2/ The event count on the two devices incremented by exactly the same
   about while they were in use separately.

The second seems very improbably, but is certainly possible.

Please confirm whether or not you had a bitmap configured.

> 
> The problem was initially discovered testing the coming lucid release of
> Ubuntu doing clean installs in a virtualization environment, and I have
> reproduced it manually activating and deactivating the array built out
> of two lvm logical volumes under Karmic.  What seems to be happening is
> that when you activate in degraded mode ( mdadm --assemble --run ), the
> metadata on the first disk is changed to indicate that the second disk
> was faulty and removed.  When you activate with only the second disk,
> you would think it would say the first disk was faulty, removed, but for
> some reason it ends up only marking it as removed, but not faulty.  Now
> both disks are degraded.
> 
> When mdadm --incrmental is run by udev on the first disk, it happily
> activates it since the array is degraded, but has one out of one active
> member present, with the second member faulty,removed.  When mdadm
> --incremental is run by udev on the second disk, it happily slips the
> disk into the active array, WITHOUT SYNCING.
> 
> My two questions are:
> 
> 1) When doing mdadm --assemble --run with only the second disk present,
> shouldn't it mark the first disk as faulty, removed instead of only removed?
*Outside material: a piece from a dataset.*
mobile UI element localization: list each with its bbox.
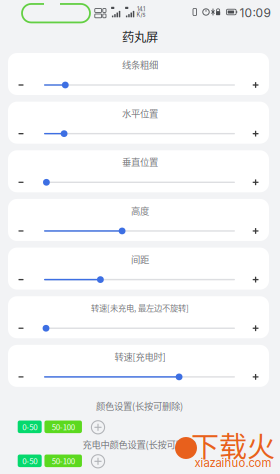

There is no important difference between "missing" and "faulty".  If md
cannot access a device there is no way for it to know whether you, the admin,
considers that device to have failed or to simply have been removed
temporarily (e.g. as part of some backup regime).

> 
> 2) When mdadm --incremental is run on the second disk, shouldn't it
> refuse to use it since the array says the second disk is faulty, removed?
> 

No.  Just because the device was removed from the array doesn't mean you
don't want to to be part of the array any more.  And seeing the device is
still plugged in...

mdadm --incremental should only included both disks in the array if
1/ their event counts are the same, or +/- 1, or
2/ there is a write-intent bitmap and the older event count is within
   the range recorded in the write-intent bitmap.
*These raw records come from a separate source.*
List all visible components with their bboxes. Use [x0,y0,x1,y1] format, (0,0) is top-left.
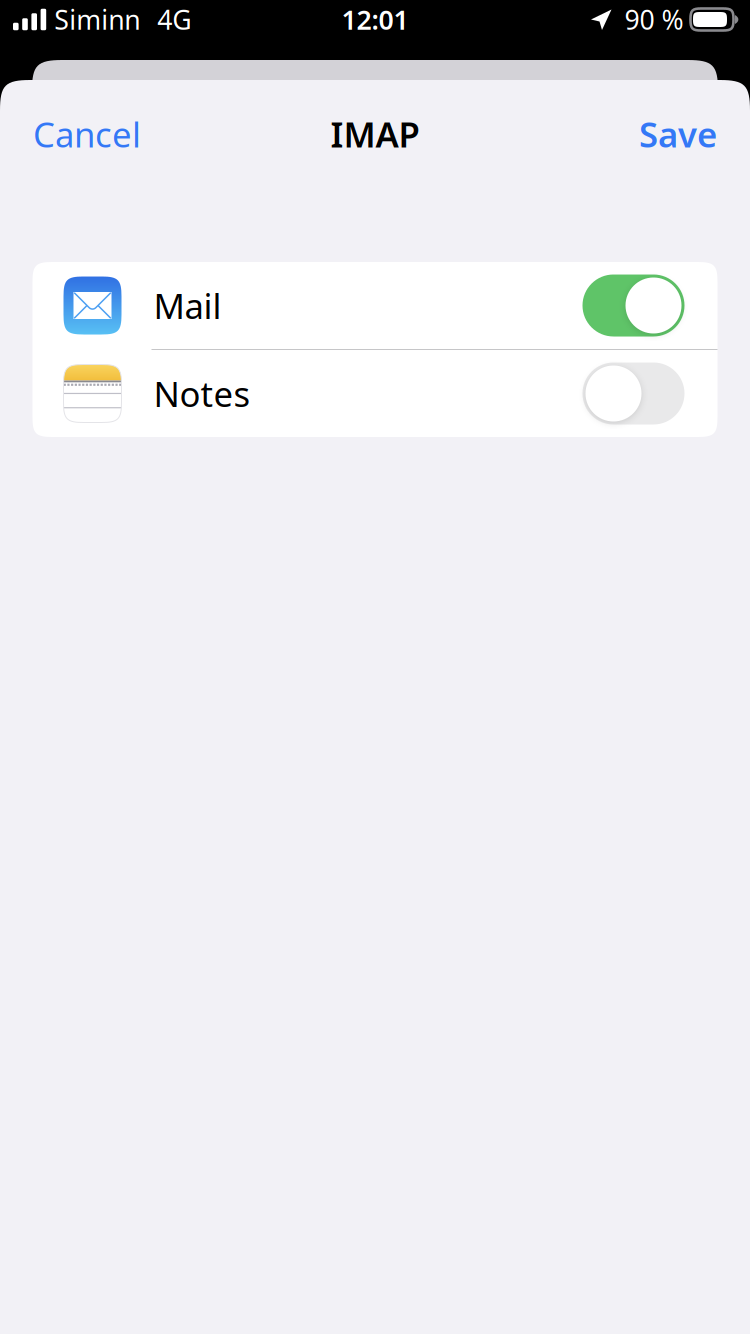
staticText: Save [639,111,717,157]
button[interactable]: Notes toggle [582,362,718,424]
button[interactable]: Mail toggle [582,274,718,336]
staticText: Cancel [33,111,141,157]
button[interactable]: Save [623,95,717,173]
staticText: Mail [154,282,222,328]
staticText: 4G [157,2,191,37]
staticText: 90 % [624,2,684,37]
staticText: 12:01 [342,2,408,37]
staticText: Siminn [54,2,140,37]
button[interactable]: Cancel [33,95,157,173]
staticText: IMAP [330,111,420,157]
staticText: Notes [154,370,250,416]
You should understand that what you have done is at least undefined.
If you break a mirror, change both halves, then put it together again there
is no clearly "right" answer as to what will appear.

Given that you have changed both halves, you have implicitly said that both
halves are still "good".  If they are different, you need to explicitly tell
md which one you want and which one you don't.
The easiest way to do this is to use --zero-superblock on the "bad" device.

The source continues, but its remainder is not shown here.